Quattrocentoquattro potevano essere. Ma, alla fine, a Trapani ne sono arrivati decisamente di più di tifosi catanesi. Sciarpetta rossazzurra al collo, erano piene le vie intorno e gli spalti dello stadio Provinciale di Erice. Testimonianza di quanto plausibile poteva già essere in questa occasione concedere il permesso, alle due tifoserie, di vivere il derby fianco a fianco. Richiesta avanzata, a seguito della gran domanda di biglietti giunta da Catania, ma negata.
Granata è la muraglia eretta dai tifosi del Trapani, con tanti fogli colorati. La scritta Ti Amo, disegnata al centro della tribuna. Di rosso ed azzurro si colora il settore in cui hanno preso posto i tifosi del Catania.

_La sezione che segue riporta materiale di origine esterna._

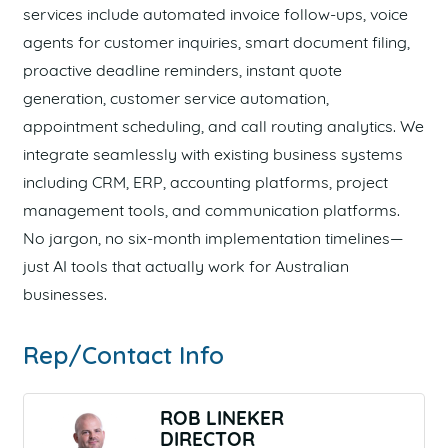
services include automated invoice follow-ups, voice
agents for customer inquiries, smart document filing,
proactive deadline reminders, instant quote
generation, customer service automation,
appointment scheduling, and call routing analytics. We
integrate seamlessly with existing business systems
including CRM, ERP, accounting platforms, project
management tools, and communication platforms.
No jargon, no six-month implementation timelines—
just AI tools that actually work for Australian
businesses.
Rep/Contact Info
ROB LINEKER
DIRECTOR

Il derby siciliano è questo. Rivalità in campo, sugli spalti: «Catania saluta Trapani» (striscione alzato ad inizio partita) e Trapani risponde battendo le mani. Primo tempo, due gol del Trapani. Secondo, due gol del Catania. Terzo tempo? A condividere insieme il pranzo, i commenti, le emozioni dei 90 minuti di gioco.
Per una volta, per molti tifosi una prima volta (mancava dagli anni 90’ il Trapani-Catania), derby siciliano non è sinonimo di incolumità a rischio, di sirene spiegate, di ospiti blindati in gabbia, e poi di insulti, odio e quant’altro ficcato a forza dentro il termine rivalità: che significa anzitutto rispetto e stima. Valori che fanno parte del calcio, gli ultimi. Altri, i primi, che nulla hanno a che vedere con quanto vuol definirsi sport.
Questa domenica, Trapani e Catania sono riusciti a dare l’esempio – anzitutto a sé stessi – di cosa significhi e quanto sia splendido vivere, insieme, una giornata di sport com’è il derby di Sicilia. Che poi, altro non è che una partita come potrebbero esserle tutte.